In July during while discussing finance ial results, CEO Arun Kumar told investors Strides Arcolab had no plans for any “large ticket acquisitions.” Two months on and the Indian drugmaker announced this week it was looking to acquire Shasun Pharmaceuticals for an estimated $200m, creating a top 15 Indian pharma firm with joint revenues of over $400m.
“Since the divestment of our injectables business [Agila to Mylan for $1.6bn last year], Strides has refocused on its oral finished formulation business,” Kumar said announcing the deal which, he added, “accelerates our strategy and growth prospects by creating a larger scale, fully integrated, leading Indian pharma company with multiple growth drivers and synergies.”
The API business represents about 60% of Shasun’s income and the deal adds a portfolio of 43 commercialised drug master files (DMF) and a further 23 under development to Strides.

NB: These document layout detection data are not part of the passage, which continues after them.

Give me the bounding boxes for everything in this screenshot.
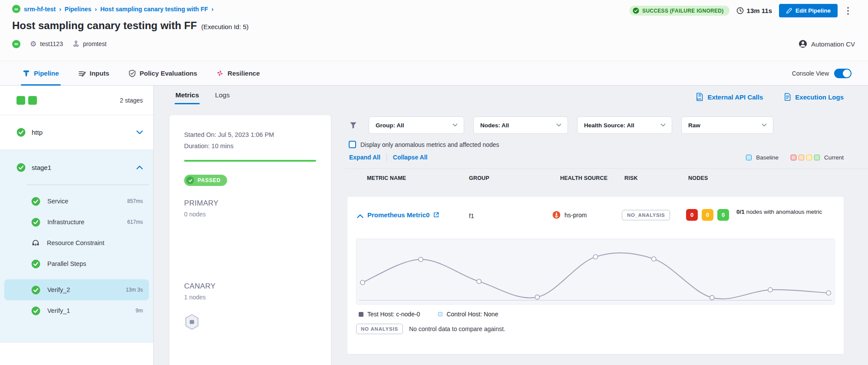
passed-label: PASSED bbox=[198, 177, 221, 183]
group-filter-value: Group: All bbox=[376, 122, 404, 129]
step-label: Resource Constraint bbox=[47, 239, 104, 246]
verification-status: ∞ bbox=[12, 40, 20, 48]
execution-id: (Execution Id: 5) bbox=[201, 23, 248, 30]
col-risk: RISK bbox=[624, 175, 638, 181]
stage-name: stage1 bbox=[32, 164, 51, 171]
external-api-calls-label: External API Calls bbox=[707, 93, 763, 101]
console-view-toggle[interactable] bbox=[834, 69, 851, 78]
verification-summary-card: Started On: Jul 5, 2023 1:06 PM Duration… bbox=[169, 115, 331, 365]
test-host-label: Test Host: c-node-0 bbox=[367, 311, 420, 318]
verification-main: Metrics Logs Started On: Jul 5, 2023 1:0… bbox=[154, 86, 868, 365]
harness-logo-icon: ∞ bbox=[12, 5, 20, 13]
stage1-expanded-block: stage1 Service 857ms bbox=[0, 150, 153, 343]
more-options-button[interactable] bbox=[845, 5, 851, 17]
metric-row: Prometheus Metric0 f1 bbox=[347, 197, 844, 237]
tab-pipeline-label: Pipeline bbox=[34, 70, 59, 77]
view-mode-dropdown[interactable]: Raw bbox=[681, 116, 773, 134]
clock-icon bbox=[736, 7, 744, 14]
sidebar-step-verify-1[interactable]: Verify_1 9m bbox=[0, 300, 153, 321]
health-source-filter-dropdown[interactable]: Health Source: All bbox=[577, 116, 672, 134]
chevron-down-icon bbox=[452, 123, 458, 127]
tab-policy-evaluations-label: Policy Evaluations bbox=[140, 70, 198, 77]
sidebar-step-verify-2[interactable]: Verify_2 13m 3s bbox=[4, 279, 149, 300]
warning-count-badge: 0 bbox=[702, 209, 713, 221]
control-host-swatch bbox=[438, 312, 442, 316]
anomalous-only-label: Display only anomalous metrics and affec… bbox=[360, 141, 499, 148]
collapse-all-link[interactable]: Collapse All bbox=[393, 154, 428, 161]
primary-label: PRIMARY bbox=[184, 199, 316, 208]
success-check-icon bbox=[31, 197, 40, 206]
tab-pipeline[interactable]: Pipeline bbox=[23, 61, 59, 85]
current-legend-label: Current bbox=[824, 154, 844, 161]
anomalous-only-checkbox[interactable] bbox=[349, 141, 356, 148]
tab-logs[interactable]: Logs bbox=[215, 91, 230, 104]
no-analysis-message: No control data to compare against. bbox=[409, 325, 505, 332]
col-nodes: NODES bbox=[688, 175, 708, 181]
status-badge-label: SUCCESS (FAILURE IGNORED) bbox=[642, 8, 724, 14]
nodes-filter-value: Nodes: All bbox=[480, 122, 509, 129]
inputs-icon bbox=[78, 70, 86, 77]
elapsed-time: 13m 11s bbox=[736, 7, 772, 14]
breadcrumb-separator: › bbox=[95, 6, 97, 13]
health-source-name: hs-prom bbox=[564, 212, 587, 219]
canary-label: CANARY bbox=[184, 282, 316, 291]
collapse-metric-chevron-icon[interactable] bbox=[357, 214, 363, 218]
sidebar-stage-stage1[interactable]: stage1 bbox=[0, 150, 153, 185]
health-source-filter-value: Health Source: All bbox=[584, 122, 634, 129]
external-api-calls-link[interactable]: API External API Calls bbox=[696, 93, 763, 101]
metrics-content: API External API Calls Execution Logs bbox=[345, 86, 868, 365]
host-legend: Test Host: c-node-0 Control Host: None bbox=[359, 311, 498, 318]
gear-icon: ⚙ bbox=[30, 40, 36, 48]
tab-resilience[interactable]: Resilience bbox=[216, 61, 260, 85]
healthy-count-badge: 0 bbox=[717, 209, 729, 221]
edit-pipeline-button[interactable]: Edit Pipeline bbox=[779, 4, 838, 17]
resilience-icon bbox=[216, 70, 224, 77]
sidebar-step-resource-constraint[interactable]: Resource Constraint bbox=[0, 232, 153, 253]
canary-node-hexagon[interactable] bbox=[184, 314, 316, 330]
stage-name: http bbox=[32, 129, 43, 136]
tab-inputs[interactable]: Inputs bbox=[78, 61, 109, 85]
nodes-filter-dropdown[interactable]: Nodes: All bbox=[473, 116, 568, 134]
step-duration: 617ms bbox=[127, 219, 143, 225]
view-mode-value: Raw bbox=[688, 122, 700, 129]
execution-logs-link[interactable]: Execution Logs bbox=[784, 93, 844, 101]
stage-status-square bbox=[28, 96, 37, 105]
tab-resilience-label: Resilience bbox=[228, 70, 260, 77]
api-document-icon: API bbox=[696, 93, 703, 101]
group-filter-dropdown[interactable]: Group: All bbox=[369, 116, 464, 134]
health-source-ref[interactable]: promtest bbox=[73, 40, 106, 47]
breadcrumb-pipelines[interactable]: Pipelines bbox=[65, 6, 91, 13]
metric-health-source: hs-prom bbox=[552, 211, 587, 219]
no-analysis-badge: NO ANALYSIS bbox=[356, 324, 403, 334]
col-health-source: HEALTH SOURCE bbox=[560, 175, 607, 181]
chevron-up-icon bbox=[136, 166, 143, 169]
breadcrumb-project[interactable]: srm-hf-test bbox=[24, 6, 56, 13]
breadcrumb-separator: › bbox=[211, 6, 214, 13]
divider bbox=[27, 185, 149, 185]
canary-node-count: 1 nodes bbox=[184, 294, 316, 301]
success-check-icon bbox=[31, 218, 40, 227]
sidebar-stage-http[interactable]: http bbox=[0, 115, 153, 150]
avatar-icon bbox=[799, 40, 807, 48]
monitored-service[interactable]: ⚙ test1123 bbox=[30, 40, 63, 48]
control-host-legend: Control Host: None bbox=[438, 311, 498, 318]
started-on: Started On: Jul 5, 2023 1:06 PM bbox=[184, 131, 316, 138]
sidebar-step-parallel-steps[interactable]: Parallel Steps bbox=[0, 253, 153, 274]
stage-status-square bbox=[17, 96, 25, 105]
pipeline-icon bbox=[23, 70, 30, 77]
metric-name-link[interactable]: Prometheus Metric0 bbox=[367, 211, 439, 219]
expand-all-link[interactable]: Expand All bbox=[349, 154, 380, 161]
sidebar-step-infrastructure[interactable]: Infrastructure 617ms bbox=[0, 212, 153, 232]
success-check-icon bbox=[31, 259, 40, 269]
sidebar-step-service[interactable]: Service 857ms bbox=[0, 191, 153, 212]
tab-policy-evaluations[interactable]: Policy Evaluations bbox=[129, 61, 198, 85]
tab-inputs-label: Inputs bbox=[90, 70, 109, 77]
current-orange-swatch bbox=[799, 155, 804, 160]
current-yellow-swatch bbox=[806, 155, 812, 160]
breadcrumb-pipeline-name[interactable]: Host sampling canary testing with FF bbox=[100, 6, 208, 13]
tab-metrics[interactable]: Metrics bbox=[175, 91, 199, 104]
col-group: GROUP bbox=[469, 175, 489, 181]
chevron-down-icon bbox=[660, 123, 666, 127]
step-label: Infrastructure bbox=[47, 219, 84, 226]
current-red-swatch bbox=[791, 155, 796, 160]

Shasun has a network of 12 manufacturing facilities with three US Food and Drug Administration (FDA) approved finished dose plants and two FDA approved active pharmaceutical ingredient (API) sites, all of which will be integrated into Strides’ existing business.
Furthermore, Abhaya Kumar, the Managing Director of Shasun, told in-Pharmatechnologist.com: “We have lots of spare capacity [in our API network]” which will be leveraged by Strides, and there will be no redundancies due to this deal.
Along with approximately 2,100 workers, the deal also brings with it a CRAMS (Contract Research and Manufacturing Services) business and Kumar confirmed all existing supply agreements would continue. “No existing contracts will be hampered,” he told us.